I would never dare stand in the way of anyone and their cup of coffee (I’m currently sipping on an iced latte myself). However, caffeine is not a need and can become an unhealthy habit. If you enjoy your caffeine, then, by all means, you do you. But if you do find it’s leading to anxiety, discomfort, health issues, or you don’t like being dependent on it, then the good news is that most of the health benefits of coffee and tea also come from decaf versions.
If you have been experiencing some unwanted side effects, it’s a good idea to slowly wean yourself off of caffeine-containing products to avoid or at least reduce any withdrawal symptoms, including:
- Decreased concentration
For example, switch from a high-caffeine energy drink to one that has a lower amount. Or switch from your usual coffee drink to tea, or just go with one that’s half-caf rather than full. You can also keep your morning coffee but switch to decaf or tea later in the day.
Track your caffeine consumption so you can easily see where you are now, where you can cut back, and when you feel your best. Maybe one cup of coffee makes you feel energized and alive, and three cups leave you feeling anxious and irritable. Perhaps you feel best with just one cup of coffee in the morning and a cup of tea in the afternoon.

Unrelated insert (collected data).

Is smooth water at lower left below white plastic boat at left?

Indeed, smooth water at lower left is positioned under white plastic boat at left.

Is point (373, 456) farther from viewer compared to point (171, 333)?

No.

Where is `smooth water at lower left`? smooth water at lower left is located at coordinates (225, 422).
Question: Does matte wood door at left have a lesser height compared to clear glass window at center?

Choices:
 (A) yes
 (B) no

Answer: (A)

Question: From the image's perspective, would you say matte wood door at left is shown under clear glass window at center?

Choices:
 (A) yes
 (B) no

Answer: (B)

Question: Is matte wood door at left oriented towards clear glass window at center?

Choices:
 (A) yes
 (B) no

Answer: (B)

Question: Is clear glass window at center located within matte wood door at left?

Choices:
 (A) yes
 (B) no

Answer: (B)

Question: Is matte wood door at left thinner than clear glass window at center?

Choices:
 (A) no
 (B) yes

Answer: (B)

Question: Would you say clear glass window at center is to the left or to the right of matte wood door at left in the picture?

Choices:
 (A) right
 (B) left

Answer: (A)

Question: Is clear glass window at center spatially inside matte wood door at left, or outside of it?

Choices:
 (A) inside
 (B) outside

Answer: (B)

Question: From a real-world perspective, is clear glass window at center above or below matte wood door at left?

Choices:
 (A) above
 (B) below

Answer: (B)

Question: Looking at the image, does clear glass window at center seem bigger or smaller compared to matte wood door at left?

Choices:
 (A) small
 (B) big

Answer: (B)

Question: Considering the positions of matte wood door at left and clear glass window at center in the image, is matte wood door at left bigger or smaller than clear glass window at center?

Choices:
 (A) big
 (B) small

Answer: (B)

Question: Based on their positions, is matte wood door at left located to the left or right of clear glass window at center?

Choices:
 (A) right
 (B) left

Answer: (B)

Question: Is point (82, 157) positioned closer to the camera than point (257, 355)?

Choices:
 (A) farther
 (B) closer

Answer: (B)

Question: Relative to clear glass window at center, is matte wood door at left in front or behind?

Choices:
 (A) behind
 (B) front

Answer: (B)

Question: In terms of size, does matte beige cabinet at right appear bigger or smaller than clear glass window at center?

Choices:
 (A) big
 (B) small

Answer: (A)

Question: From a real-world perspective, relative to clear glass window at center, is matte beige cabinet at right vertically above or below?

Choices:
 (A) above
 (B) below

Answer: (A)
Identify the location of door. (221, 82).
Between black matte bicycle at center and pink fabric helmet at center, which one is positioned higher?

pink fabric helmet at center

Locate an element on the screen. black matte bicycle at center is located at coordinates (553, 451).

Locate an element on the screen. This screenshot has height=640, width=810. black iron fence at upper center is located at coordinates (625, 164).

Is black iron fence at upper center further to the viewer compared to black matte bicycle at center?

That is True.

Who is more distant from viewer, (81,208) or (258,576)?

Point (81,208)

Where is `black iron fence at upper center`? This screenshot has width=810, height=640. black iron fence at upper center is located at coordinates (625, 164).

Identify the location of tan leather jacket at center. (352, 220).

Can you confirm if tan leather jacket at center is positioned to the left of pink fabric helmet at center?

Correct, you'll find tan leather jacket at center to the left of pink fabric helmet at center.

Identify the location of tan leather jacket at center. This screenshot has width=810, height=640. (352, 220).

Maybe any energy drink leaves you feeling too amped up and annoyed, but coffee doesn’t have the same effect. Once you know how you react, you can adjust accordingly.

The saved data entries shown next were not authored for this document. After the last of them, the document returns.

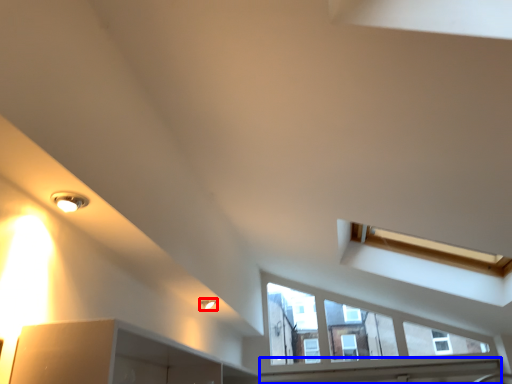 Question: Which point is closer to the camera, light fixture (highlighted by a red box) or window sill (highlighted by a blue box)?

Choices:
 (A) light fixture
 (B) window sill

Answer: (A) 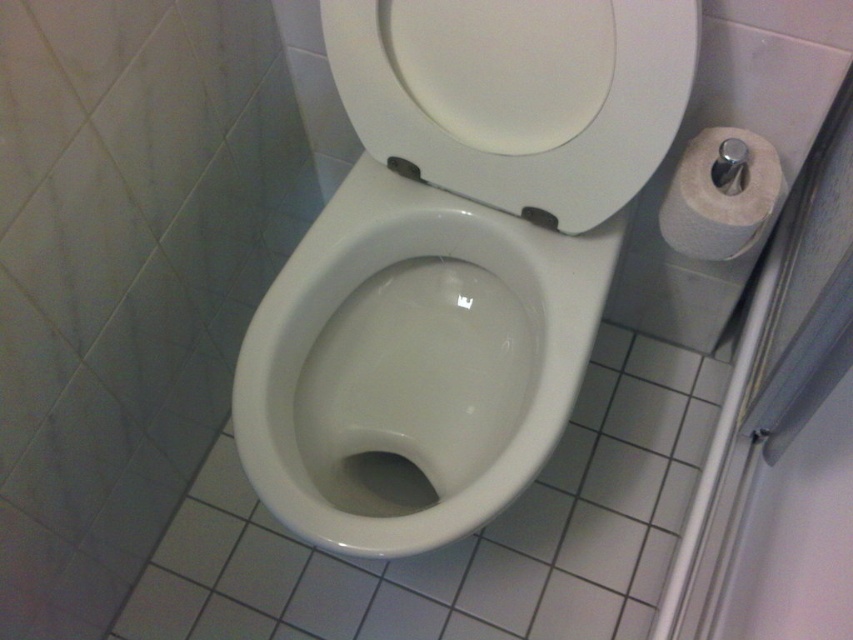 Based on the photo, is white glossy toilet bowl at center to the left of white paper at right from the viewer's perspective?

Yes, white glossy toilet bowl at center is to the left of white paper at right.

Is white glossy toilet bowl at center below white paper at right?

Indeed, white glossy toilet bowl at center is positioned under white paper at right.

Is point (271, 547) behind point (688, 179)?

Yes, point (271, 547) is farther from viewer.

Locate an element on the screen. Image resolution: width=853 pixels, height=640 pixels. white glossy toilet bowl at center is located at coordinates (465, 538).

Is white glossy toilet at center above white paper at right?

No.

Locate an element on the screen. white glossy toilet at center is located at coordinates (454, 257).

Where is `white glossy toilet at center`? This screenshot has width=853, height=640. white glossy toilet at center is located at coordinates (454, 257).

Identify the location of white glossy toilet at center. (454, 257).

Is white glossy toilet bowl at center thinner than white glossy toilet seat at center?

No, white glossy toilet bowl at center is not thinner than white glossy toilet seat at center.

Describe the element at coordinates (465, 538) in the screenshot. I see `white glossy toilet bowl at center` at that location.

Is point (413, 605) farther from camera compared to point (514, 125)?

Yes, point (413, 605) is farther from viewer.

At what (x,y) coordinates should I click in order to perform the action: click on white glossy toilet bowl at center. Please return your answer as a coordinate pair (x, y). Looking at the image, I should click on (465, 538).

How Much Caffeine: A Wrap-Up
If you’re like most people, caffeine is just a part of a standard day. Typically, this doesn’t pose any problems, and if you’re drinking moderate amounts of coffee or tea, it likely is providing benefits. Not everyone is the same, though, and some folks are highly sensitive. Others may have simply gradually increased their consumption over time and need to consider cutting back.
Fortunately, caffeine withdrawal isn’t considered dangerous, so there’s no need to be afraid if you run out. That being said, it can be highly uncomfortable, so it’s best to gradually decrease rather than just cutting yourself off.